## [Task requirements]
Only the text belongs in the copy. Transcribe the data exactly and drop any pictures.

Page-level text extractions
*****

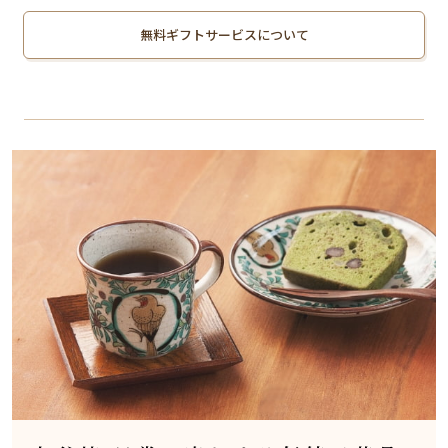
無料ギフトサービスについて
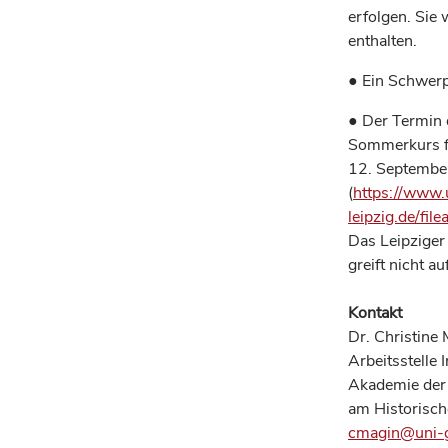
erfolgen. Sie
enthalten.
● Ein Schwerp
● Der Termin 
Sommerkurs fü
12. September
(
https://www.
leipzig.de/fi
Das Leipziger
greift nicht a
Kontakt
Dr. Christine
Arbeitsstelle 
Akademie der
am Historische
cmagin@uni-g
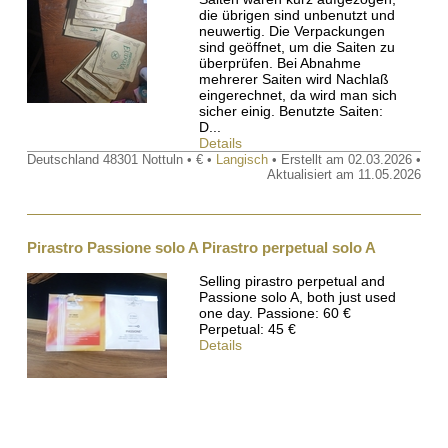
die übrigen sind unbenutzt und
neuwertig. Die Verpackungen
sind geöffnet, um die Saiten zu
überprüfen. Bei Abnahme
mehrerer Saiten wird Nachlaß
eingerechnet, da wird man sich
sicher einig. Benutzte Saiten:
D...
Details
Deutschland 48301 Nottuln • € •
Langisch
• Erstellt am 02.03.2026 •
Aktualisiert am 11.05.2026
Pirastro Passione solo A Pirastro perpetual solo A
Selling pirastro perpetual and
Passione solo A, both just used
one day. Passione: 60 €
Perpetual: 45 €
Details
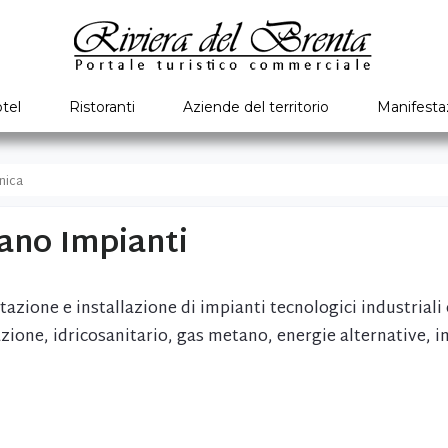
tel
Ristoranti
Aziende del territorio
Manifesta
nica
ano Impianti
tazione e installazione di impianti tecnologici industriali
zione, idricosanitario, gas metano, energie alternative, im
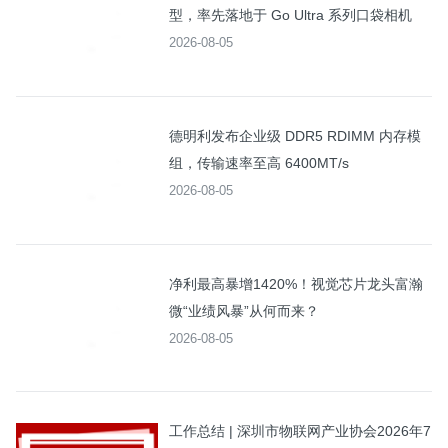
型，率先落地于 Go Ultra 系列口袋相机
2026-08-05
德明利发布企业级 DDR5 RDIMM 内存模
组，传输速率至高 6400MT/s
2026-08-05
净利最高暴增1420%！视觉芯片龙头富瀚
微“业绩风暴”从何而来？
2026-08-05
工作总结 | 深圳市物联网产业协会2026年7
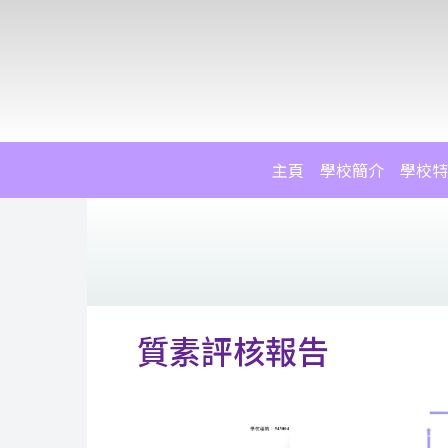
主頁
學校簡介
學校特
質素評核報告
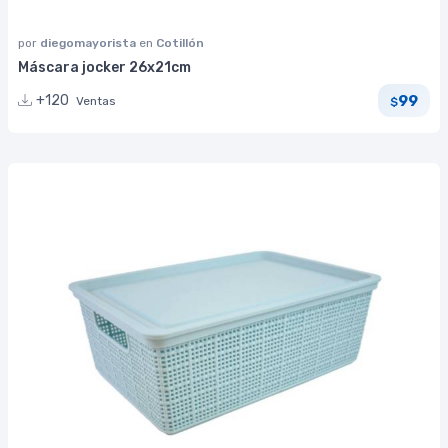
por
diegomayorista
en
Cotillón
Máscara jocker 26x21cm
99
+120
Ventas
$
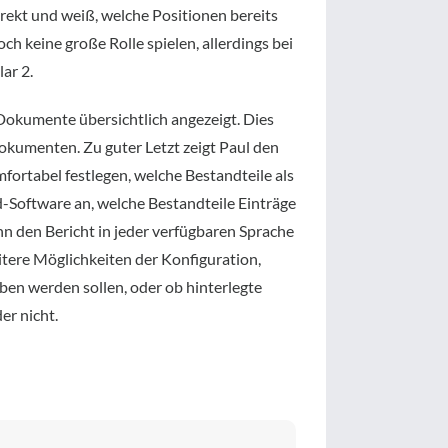
irekt und weiß, welche Positionen bereits
ch keine große Rolle spielen, allerdings bei
ar 2.
kumente übersichtlich angezeigt. Dies
Dokumenten. Zu guter Letzt zeigt Paul den
ortabel festlegen, welche Bestandteile als
d-Software an, welche Bestandteile Einträge
nn den Bericht in jeder verfügbaren Sprache
itere Möglichkeiten der Konfiguration,
en werden sollen, oder ob hinterlegte
er nicht.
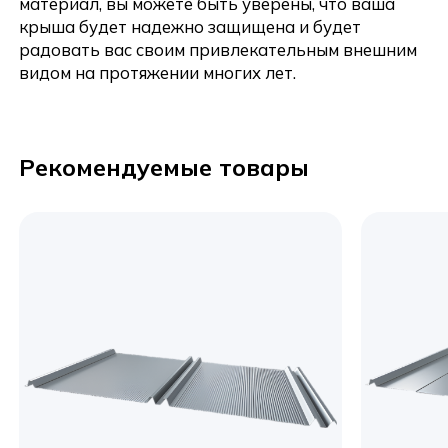
материал, вы можете быть уверены, что ваша
крыша будет надежно защищена и будет
радовать вас своим привлекательным внешним
видом на протяжении многих лет.
Рекомендуемые товары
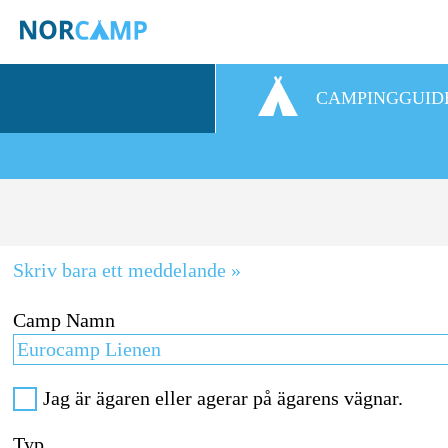
CAMPINGGUID
Skriv bara ett meddelande »
Camp Namn
Jag är ägaren eller agerar på ägarens vägnar.
Typ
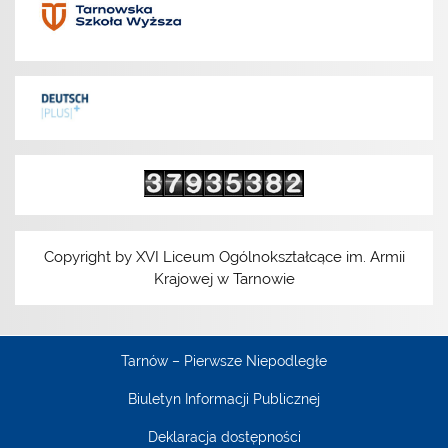
Copyright by XVI Liceum Ogólnokształcące im. Armii
Krajowej w Tarnowie
Tarnów – Pierwsze Niepodległe
Biuletyn Informacji Publicznej
Deklaracja dostępności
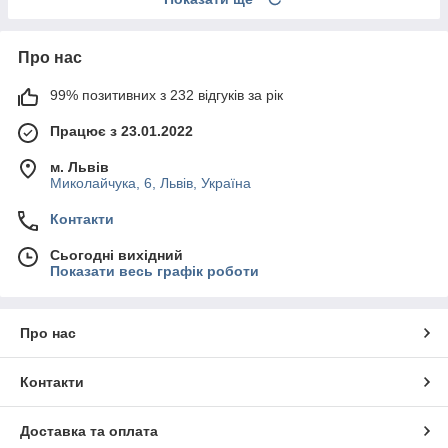
Про нас
99% позитивних з 232 відгуків за рік
Працює з 23.01.2022
м. Львів
Миколайчука, 6, Львів, Україна
Контакти
Сьогодні вихідний
Показати весь графік роботи
Про нас
Контакти
Доставка та оплата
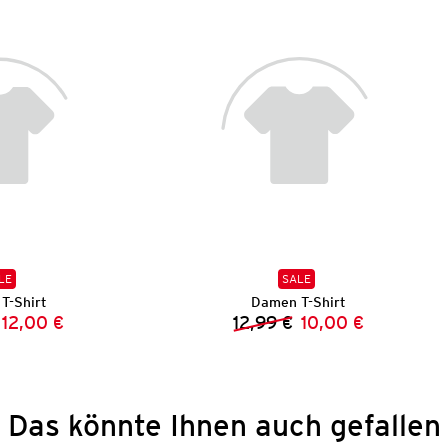
LE
SALE
T-Shirt
Damen T-Shirt
12,00 €
12,99 €
10,00 €
Vorheriger Preis:
Neuer Preis:
Vorheriger Preis:
Neuer Preis:
Das könnte Ihnen auch gefallen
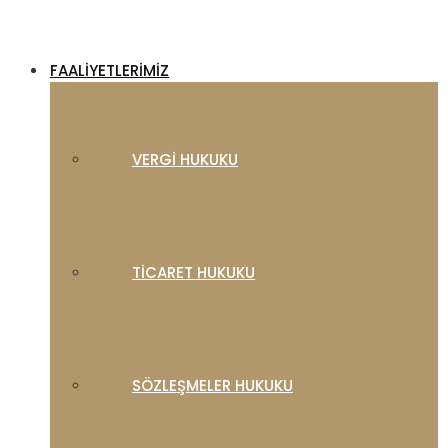
FAALIYETLERIMIZ
VERGI HUKUKU
TICARET HUKUKU
SÖZLEŞMELER HUKUKU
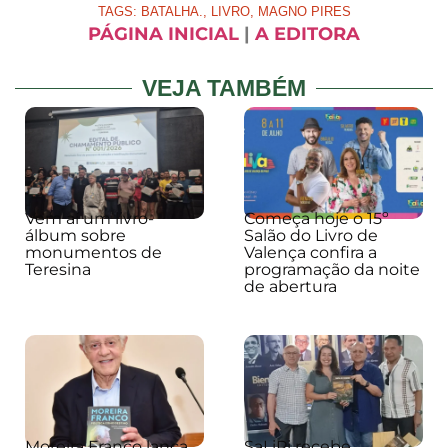
TAGS:
BATALHA.
,
LIVRO
,
MAGNO PIRES
PÁGINA INICIAL
|
A EDITORA
VEJA TAMBÉM
Vem aí um livro-
Começa hoje o 15º
álbum sobre
Salão do Livro de
monumentos de
Valença confira a
Teresina
programação da noite
de abertura
Moreira Franco lança
SaLiPi recebe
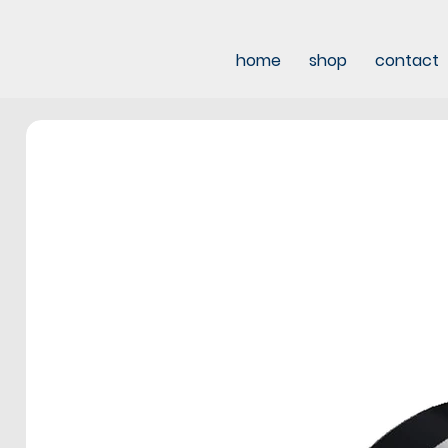
home
shop
contact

*****

## [Response below]
無料ギフトサービスについて
erfolgen. Sie
enthalten.
● Ein Schwerp
● Der Termin 
Sommerkurs fü
12. September
(
https://www.
leipzig.de/fi
Das Leipziger
greift nicht a
Kontakt
Dr. Christine
Arbeitsstelle 
Akademie der
am Historische
cmagin@uni-g
die übrigen sind unbenutzt und
neuwertig. Die Verpackungen
sind geöffnet, um die Saiten zu
überprüfen. Bei Abnahme
mehrerer Saiten wird Nachlaß
eingerechnet, da wird man sich
sicher einig. Benutzte Saiten:
D...
Details
Deutschland 48301 Nottuln • € •
Langisch
• Erstellt am 02.03.2026 •
Aktualisiert am 11.05.2026
Pirastro Passione solo A Pirastro perpetual solo A
Selling pirastro perpetual and
Passione solo A, both just used
one day. Passione: 60 €
Perpetual: 45 €
Details
tel
Ristoranti
Aziende del territorio
Manifesta
nica
ano Impianti
tazione e installazione di impianti tecnologici industriali
zione, idricosanitario, gas metano, energie alternative, im
型，率先落地于 Go Ultra 系列口袋相机
2026-08-05
德明利发布企业级 DDR5 RDIMM 内存模
组，传输速率至高 6400MT/s
2026-08-05
净利最高暴增1420%！视觉芯片龙头富瀚
微“业绩风暴”从何而来？
2026-08-05
工作总结 | 深圳市物联网产业协会2026年7
主頁
學校簡介
學校特
質素評核報告
por
diegomayorista
en
Cotillón
Máscara jocker 26x21cm
99
+120
Ventas
$
irekt und weiß, welche Positionen bereits
ch keine große Rolle spielen, allerdings bei
ar 2.
kumente übersichtlich angezeigt. Dies
Dokumenten. Zu guter Letzt zeigt Paul den
ortabel festlegen, welche Bestandteile als
d-Software an, welche Bestandteile Einträge
nn den Bericht in jeder verfügbaren Sprache
itere Möglichkeiten der Konfiguration,
en werden sollen, oder ob hinterlegte
er nicht.
материал, вы можете быть уверены, что ваша
крыша будет надежно защищена и будет
радовать вас своим привлекательным внешним
видом на протяжении многих лет.
Рекомендуемые товары
CAMPINGGUID
Skriv bara ett meddelande »
Camp Namn
Jag är ägaren eller agerar på ägarens vägnar.
Typ
Copyright by XVI Liceum Ogólnokształcące im. Armii
Krajowej w Tarnowie
Tarnów – Pierwsze Niepodległe
Biuletyn Informacji Publicznej
Deklaracja dostępności
Про нас
99% позитивних з 232 відгуків за рік
Працює з 23.01.2022
м. Львів
Миколайчука, 6, Львів, Україна
Контакти
Сьогодні вихідний
Показати весь графік роботи
Про нас
Контакти
Доставка та оплата
LE
SALE
T-Shirt
Damen T-Shirt
12,00 €
12,99 €
10,00 €
Vorheriger Preis:
Neuer Preis:
Vorheriger Preis:
Neuer Preis:
Das könnte Ihnen auch gefallen
FAALIYETLERIMIZ
VERGI HUKUKU
TICARET HUKUKU
SÖZLEŞMELER HUKUKU
TAGS:
BATALHA.
,
LIVRO
,
MAGNO PIRES
PÁGINA INICIAL
|
A EDITORA
VEJA TAMBÉM
Vem aí um livro-
Começa hoje o 15º
álbum sobre
Salão do Livro de
monumentos de
Valença confira a
Teresina
programação da noite
de abertura
Moreira Franco lança
SaLiPi recebe
home
shop
contact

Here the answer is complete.